Yi Fuxian, one of the best known opponents of the one-child law, said the easing of family control policies are not enough: "Beijing will soon find that it is much more difficult to increase the birth rate than empty cradles". But doctors in Shanghai and the capital foresee a "baby boom" for 2016
Beijing (AsiaNews) - China "must encourage couples to have more children to address the country’s looming demographic crisis as its population ages and the number of people of working age falls “, says Yi Fuxian, medical researcher and one of the most outspoken opponents of the one-child law, in an interview with the South China Morning Post.
Exiled in 2000 by China as an "enemy of a fundamental policy," Yi works at the University of Wisconsin-Madison in the United States. In 2010, when the Communist executive began to rethink their population policies, the ban against him was withdrawn, and the author of "Big Country With an Empty Nest", began to travel several times a year to Chinese universities to talk about demographics.

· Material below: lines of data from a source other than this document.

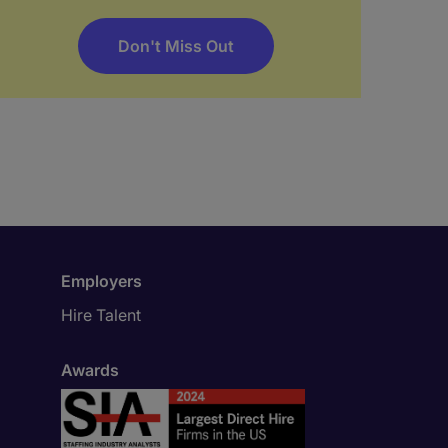
Don't Miss Out
Employers
Hire Talent
Awards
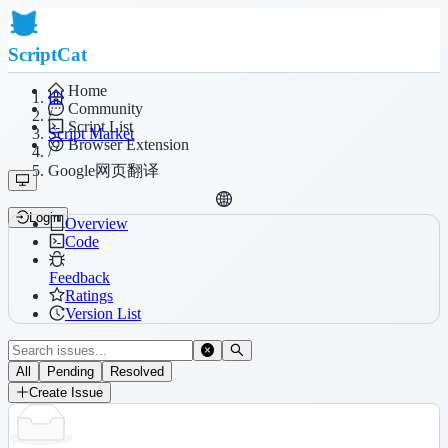
ScriptCat
Home
Community
/
Script List
Script Market
Browser Extension
/
Google网页翻译
Login
Overview
Code
Feedback
Ratings
Version List
All
Pending
Resolved
Create Issue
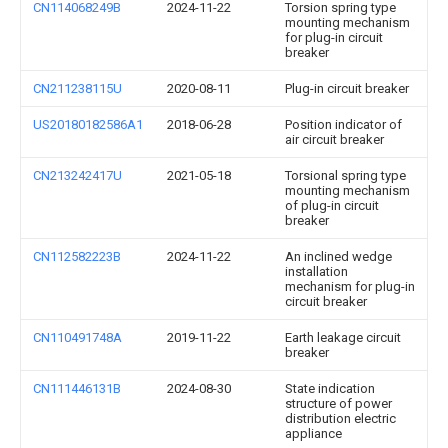
CN114068249B
2024-11-22
Torsion spring type
mounting mechanism
for plug-in circuit
breaker
CN211238115U
2020-08-11
Plug-in circuit breaker
US20180182586A1
2018-06-28
Position indicator of
air circuit breaker
CN213242417U
2021-05-18
Torsional spring type
mounting mechanism
of plug-in circuit
breaker
CN112582223B
2024-11-22
An inclined wedge
installation
mechanism for plug-in
circuit breaker
CN110491748A
2019-11-22
Earth leakage circuit
breaker
CN111446131B
2024-08-30
State indication
structure of power
distribution electric
appliance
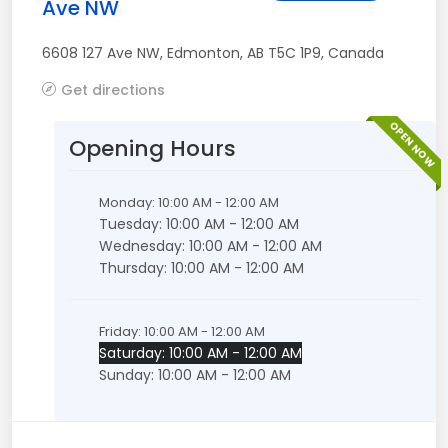
Ave NW
6608 127 Ave NW
,
Edmonton
,
AB
T5C 1P9
,
Canada
Get directions
OPEN NOW
Opening Hours
Monday: 10:00 AM - 12:00 AM
Tuesday: 10:00 AM - 12:00 AM
Wednesday: 10:00 AM - 12:00 AM
Thursday: 10:00 AM - 12:00 AM
Friday: 10:00 AM - 12:00 AM
Saturday: 10:00 AM - 12:00 AM
Sunday: 10:00 AM - 12:00 AM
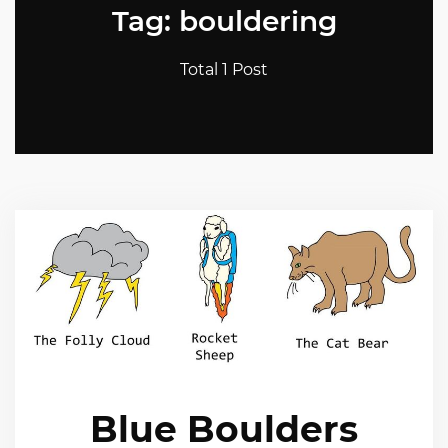
Tag: bouldering
Total 1 Post
Blue Boulders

With the 2015 "turning point" in the decision to ease the one-child policy allowing everyone to have a second child, Yi’s theories begin to be quoted by state media: the culmination of his rehabilitation arrived with an invitation the prestigious Boao Forum of 2016. However, these accolades have not stopped him from criticizing the government: "the decision has already proved a failure. Fertility rates have seen no major changes ".
Instead of the expected "baby boom," adds the researcher, last year the new births in China fell by 320 thousand units, and the fertility rate was 1.4 children per woman, one of the lowest in the world: " It’s already too late … China’s population is ageing quickly and will start to shrink soon and there’s no way for China to maintain strong economic growth under such demographic conditions”.

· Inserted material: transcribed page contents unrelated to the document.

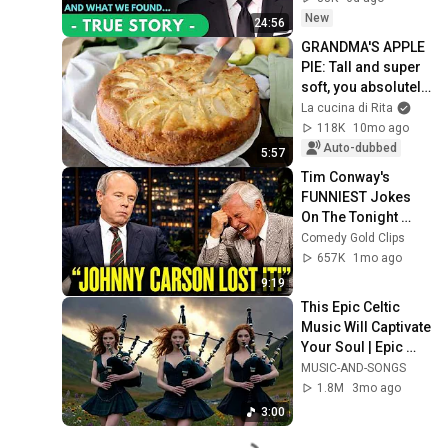
Years, Walked Into 
New
24:56
My...
GRANDMA'S APPLE 
PIE: Tall and super 
soft, you absolutely 
have to try it - Rita's 
La cucina di Rita
kitchen
118K
10mo ago
Auto-dubbed
5:57
Tim Conway's 
FUNNIEST Jokes 
On The Tonight 
Show
Comedy Gold Clips
657K
1mo ago
9:19
This Epic Celtic 
Music Will Captivate 
Your Soul | Epic 
Celtic Music
MUSIC-AND-SONGS
1.8M
3mo ago
3:00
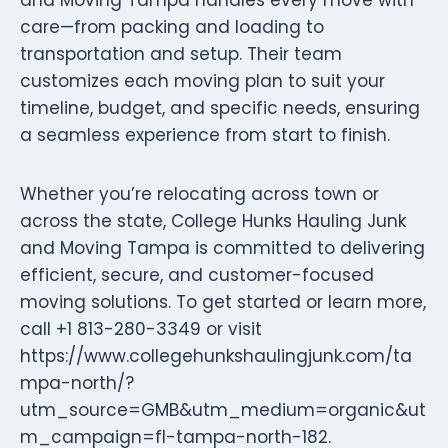
care—from packing and loading to
transportation and setup. Their team
customizes each moving plan to suit your
timeline, budget, and specific needs, ensuring
a seamless experience from start to finish.
Whether you’re relocating across town or
across the state, College Hunks Hauling Junk
and Moving Tampa is committed to delivering
efficient, secure, and customer-focused
moving solutions. To get started or learn more,
call +1 813-280-3349 or visit
https://www.collegehunkshaulingjunk.com/ta
mpa-north/?
utm_source=GMB&utm_medium=organic&ut
m_campaign=fl-tampa-north-182.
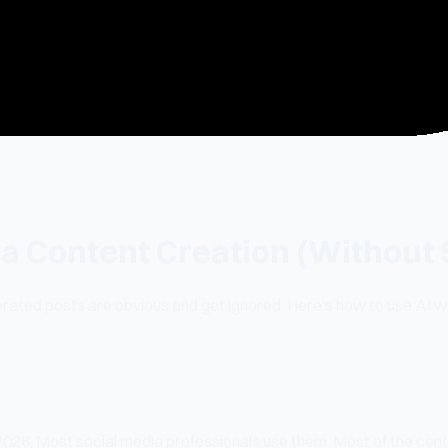
ia Content Creation (Without 
ated posts are obvious and get ignored. Here's how to use AI we
 2026. Most social media professionals use them. Most of the con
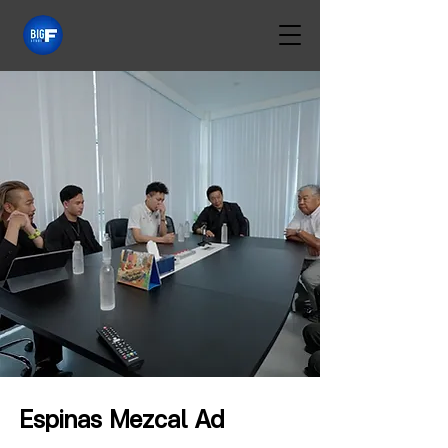
Espinas Mezcal Ad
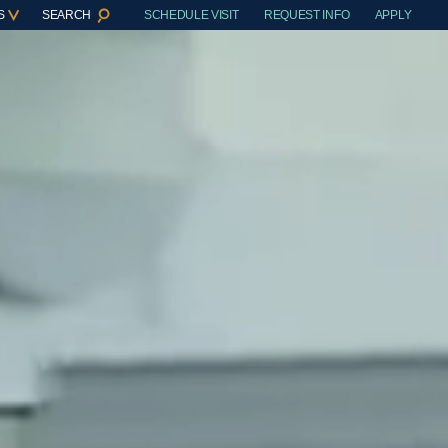
S
SEARCH
SCHEDULE VISIT
REQUEST INFO
APPLY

“China had previously regarded birth control as the most difficult task in the world, but it will soon find out that boosting fertility rates is even harder,” Yi said, citing the experiences of Japan, South Korea, Taiwan and Hong Kong".

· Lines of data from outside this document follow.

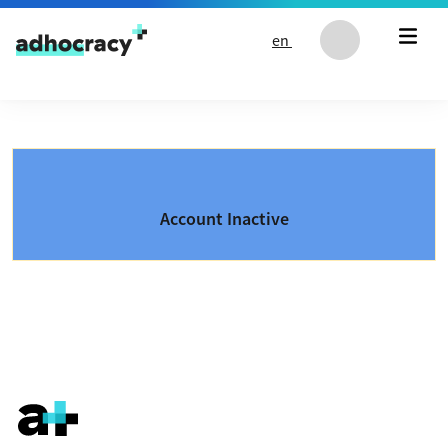
Skip to content
en
Account Inactive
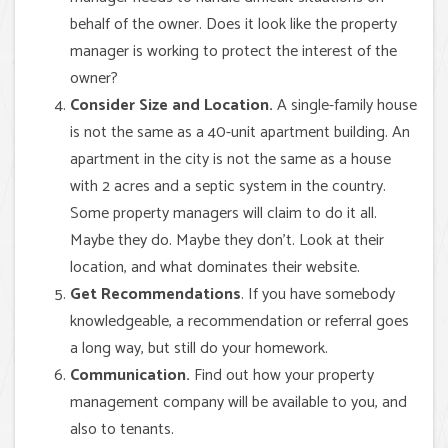
behalf of the owner. Does it look like the property
manager is working to protect the interest of the
owner?
Consider Size and Location.
A single-family house
is not the same as a 40-unit apartment building. An
apartment in the city is not the same as a house
with 2 acres and a septic system in the country.
Some property managers will claim to do it all.
Maybe they do. Maybe they don’t. Look at their
location, and what dominates their website.
Get Recommendations
. If you have somebody
knowledgeable, a recommendation or referral goes
a long way, but still do your homework.
Communication.
Find out how your property
management company will be available to you, and
also to tenants.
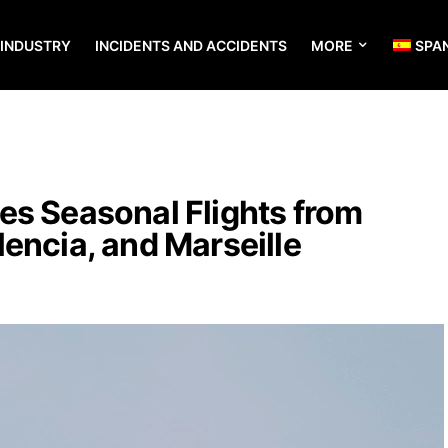
 INDUSTRY
INCIDENTS AND ACCIDENTS
MORE
SPA
es Seasonal Flights from
encia, and Marseille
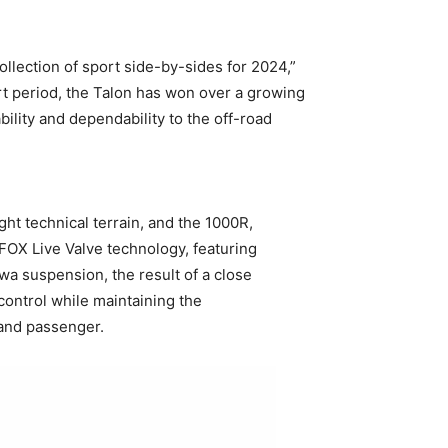
ollection of sport side-by-sides for 2024,”
rt period, the Talon has won over a growing
bility and dependability to the off-road
ht technical terrain, and the 1000R,
 FOX Live Valve technology, featuring
a suspension, the result of a close
ntrol while maintaining the
 and passenger.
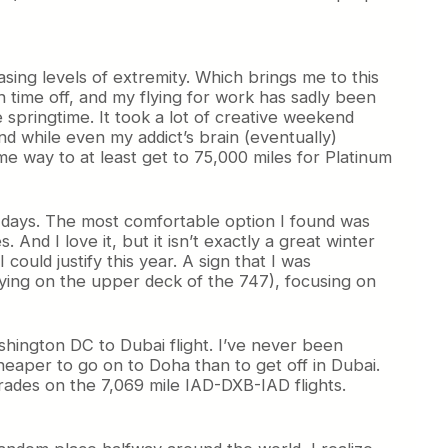
easing levels of extremity. Which brings me to this
h time off, and my flying for work has sadly been
 springtime. It took a lot of creative weekend
nd while even my addict’s brain (eventually)
ome way to at least get to 75,000 miles for Platinum
ew days. The most comfortable option I found was
And I love it, but it isn’t exactly a great winter
could justify this year. A sign that I was
flying on the upper deck of the 747), focusing on
ashington DC to Dubai flight. I’ve never been
eaper to go on to Doha than to get off in Dubai.
grades on the 7,069 mile IAD-DXB-IAD flights.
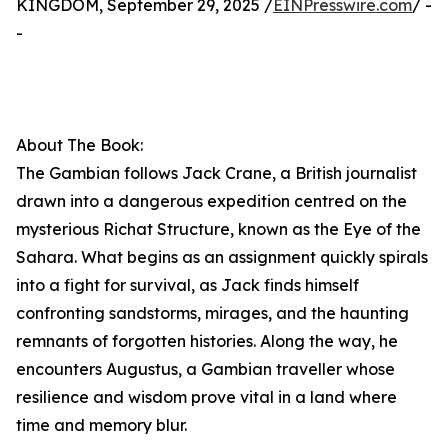
KINGDOM, September 29, 2025 /
EINPresswire.com
/ -
-
About The Book:
The Gambian follows Jack Crane, a British journalist
drawn into a dangerous expedition centred on the
mysterious Richat Structure, known as the Eye of the
Sahara. What begins as an assignment quickly spirals
into a fight for survival, as Jack finds himself
confronting sandstorms, mirages, and the haunting
remnants of forgotten histories. Along the way, he
encounters Augustus, a Gambian traveller whose
resilience and wisdom prove vital in a land where
time and memory blur.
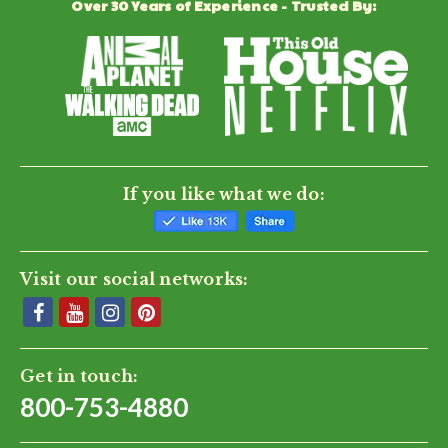
Over 30 Years of Experience - Trusted By:
0.0
star
rating
BE THE FIRST TO WRITE A REVIEW
If you like what we do:
Visit our social networks:
Get in touch:
800-753-4880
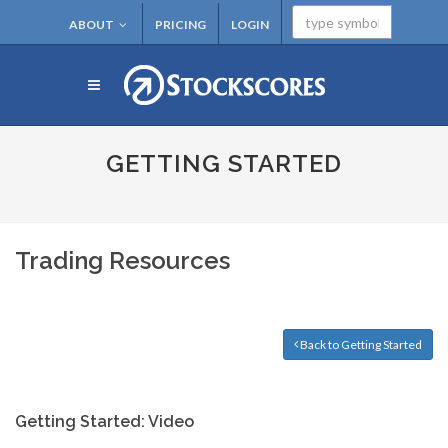
ABOUT
PRICING
LOGIN
GETTING STARTED
Trading Resources
Back to Getting Started
Getting Started: Video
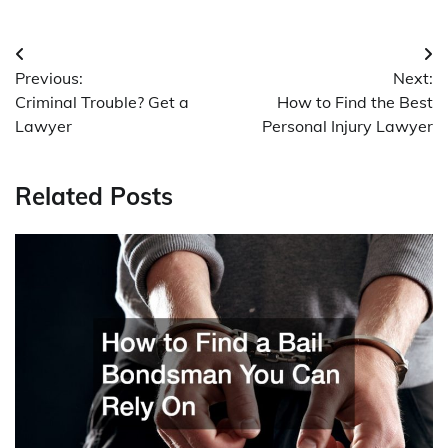
Post
Previous:
Next:
navigation
Criminal Trouble? Get a
How to Find the Best
Lawyer
Personal Injury Lawyer
Related Posts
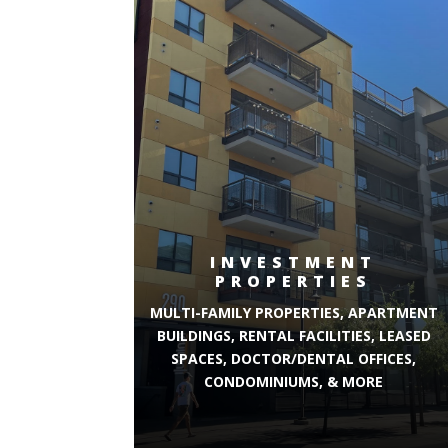
INVESTMENT
PROPERTIES
MULTI-FAMILY PROPERTIES, APARTMENT
BUILDINGS, RENTAL FACILITIES, LEASED
SPACES, DOCTOR/DENTAL OFFICES,
CONDOMINIUMS, & MORE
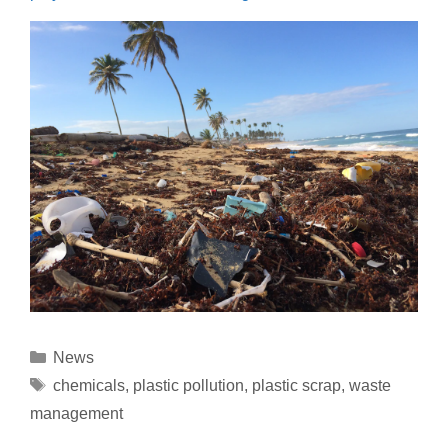
News
chemicals
,
plastic pollution
,
plastic scrap
,
waste
management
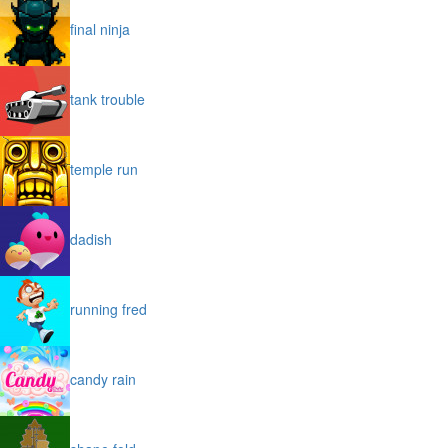
final ninja
tank trouble
temple run
dadish
running fred
candy rain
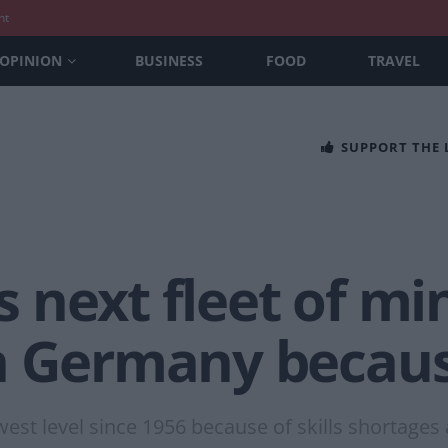
nt
OPINION
BUSINESS
FOOD
TRAVEL
SUPPORT THE
next fleet of min
n Germany because
owest level since 1956 because of skills shortages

Zuo Xuejin, a renowned demographics researcher at the Shanghai Academy of Social Sciences, said China should remove punitive measures, such as imposing “social support fees” on couples who have more children than the family planning policies allow. The government should, instead, encourage young couples to have more children”, Zuo said. “The government could, for instance, provide subsidies to employers who grant maternity leave to employees".
The researchers' predictions clash with those of the Beijing Medical Association – a state run non-profit organization - according to which in 2016 the capital will celebrate "more than 400 thousand new citizens, double the number recorded in the past five years." The same is predicted to happen in Shanghai.
Official figures presented by the Association show that the last five years about 200 thousand children were born a year in Beijing. In 2012, the year of the Dragon considered lucky for births, 220 thousand infants were born; in 2015, the worst year for fertility according to the traditional calendar, that number dropped to 172 thousand.